Tumulto, indignação e cansaço marcaram a noite de domingo e a madrugada desta segunda-feira no Aeroporto Internacional Tom Jobim, no Rio de Janeiro, principalmente no setor 1 de embarque do terminal. Uma série de atrasos e cancelamentos de vôos da companhia aérea Gol irritou provocou transtornos para 100 passageiros que tentaram seguir para cidades como Porto Alegre (RS) e Manaus (AM) e para a Argentina e o Uruguai. Segundo a empresa, o problema foi reflexo do tráfego intenso, possivelmente ocasionado pelo fim das férias escolares, e problemas com a carga horária da tripulação, o que gerou um efeito cascata.
Para a auditora fiscal da Receita Federal, Marta Flores, 47 anos, o fim das férias de meio de ano foi decepcionante. Após passar nove dias em Porto de Galinhas (PE), com o marido e os filhos João Pedro, 10 anos, e Thomáz, 6 anos, ela acabou perdendo a conexão no Rio que seguiria para Porto Alegre, onde mora. O motivo seria o atraso de quatro horas no vôo que a trouxe de Recife (PE), devido a problemas com a tripulação.
"Você já recomeça a vida após as férias em estado de estresse. Caímos na real na volta da rotina", protestou sentada sobre a bagagem no saguão e tendo o filho menor adormecido no colo. Ainda segundo ela, a informação da Gol era de que eles só poderiam embarcar à tarde. Ela se recusou a aceitar uma estadia em um hotel na Barra da Tijuca, mas acabou pagando para ficar no hotel do aeroporto, mas prometendo cobrar o reeembolso da empresa ou na Justiça.
Após o fim de semana no Rio, onde esteve para visitar familiares e a namorada, o engenheiro gaúcho Arthur Moreira de Abreu, 30 anos, tinha como maior desejo chegar a Porto Alegre para retomar a vida na segunda-feira. Segundo ele, houve tumulto e muita reclamação por volta das 23h, quando o cancelamento foi informado, após mais de uma hora e meia de atraso e dos passageiros já terem feito o check-in. Ele se recusou a aceitar a estadia em hotéis e tinha esperança de conseguir uma conexão ou um voo direito durante a madrugada. Até as 7h, ele ainda não tinha conseguido embarcar.
A dona-de-casa argentina Cristina Pelissero estava indignada com o tratamento prestado pela empresa. Integrante de um grupo de 12 pessoas da província de Córdoba que voltavam de férias em Salvador (BA), Cristina reclamou que em nenhum momento foi informado o motivo do cancelamento do voo. Eles também se recusaram a ir para um hotel na Barra da Tijuca.

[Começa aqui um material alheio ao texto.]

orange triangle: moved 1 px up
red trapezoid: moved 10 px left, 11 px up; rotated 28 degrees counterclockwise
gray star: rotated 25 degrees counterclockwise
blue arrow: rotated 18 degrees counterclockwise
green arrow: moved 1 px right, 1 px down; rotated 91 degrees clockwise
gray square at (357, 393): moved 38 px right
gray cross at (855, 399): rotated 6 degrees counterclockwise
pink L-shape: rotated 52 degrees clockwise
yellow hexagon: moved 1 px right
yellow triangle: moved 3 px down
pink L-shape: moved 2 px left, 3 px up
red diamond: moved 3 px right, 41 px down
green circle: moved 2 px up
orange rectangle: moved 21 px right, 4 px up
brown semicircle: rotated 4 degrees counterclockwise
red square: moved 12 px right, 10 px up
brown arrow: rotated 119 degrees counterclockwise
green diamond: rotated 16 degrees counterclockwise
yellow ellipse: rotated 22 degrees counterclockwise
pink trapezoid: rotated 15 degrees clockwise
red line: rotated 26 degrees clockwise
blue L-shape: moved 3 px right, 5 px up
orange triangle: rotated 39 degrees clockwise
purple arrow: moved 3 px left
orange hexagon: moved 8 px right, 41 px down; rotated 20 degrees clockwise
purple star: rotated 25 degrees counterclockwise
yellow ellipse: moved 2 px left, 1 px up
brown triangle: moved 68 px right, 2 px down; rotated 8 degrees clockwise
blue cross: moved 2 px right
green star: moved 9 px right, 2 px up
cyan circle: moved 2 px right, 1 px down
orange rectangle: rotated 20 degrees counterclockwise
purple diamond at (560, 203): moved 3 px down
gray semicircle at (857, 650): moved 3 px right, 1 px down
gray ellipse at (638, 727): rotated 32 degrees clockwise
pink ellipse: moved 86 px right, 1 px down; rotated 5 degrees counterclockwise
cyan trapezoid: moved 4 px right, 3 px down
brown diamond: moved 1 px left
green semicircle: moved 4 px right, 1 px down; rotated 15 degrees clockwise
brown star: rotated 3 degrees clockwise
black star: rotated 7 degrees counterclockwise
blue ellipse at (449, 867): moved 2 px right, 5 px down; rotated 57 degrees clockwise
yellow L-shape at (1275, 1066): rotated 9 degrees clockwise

O cancelamento também indignou o auxiliar de RH Charbel Bedran, 30 anos. Após quatro adiamentos do voo que partiria às 20h com destino a Manaus (AM), a mãe dele e outros cinco passageiros não teriam sido encaixados na cota prioritária da Gol e não embarcaram. A bagagem dela, no entanto, seguiu na aeronave. "A empresa não nos deu nenhuma explicação. A mala seguiu, ficamos cinco horas aguardando uma solução e tive gastos com estacionamento", disse o analista. O voo foi remarcado para as 20h20 desta segunda-feira. O professor Aluísio Lemos, 65 anos, aguardava por mais de três horas a chegada da esposa, que viria em um voo da empresa procedente de Manaus.
Durante as negociações de funcionários da Gol para acomodar os passageiros em hotéis, uma senhora argentina não identificada se recusou a seguir para a Barra da Tijuca. Ela chegou a se sentar no chão próximo ao check-in.
Dos 105 voos programados até as 6h no aeroporto, 59 partiram com atraso, 21 estavam atrasados e 11 haviam sido cancelados. Em nota, a Gol informou "que ofereceu alternativas de reacomodação, prestando atendimento e toda a assistência necessária" aos passageiros afetados pelo problema. A expectativa da empresa é de que a situação seja normalizada no início desta semana.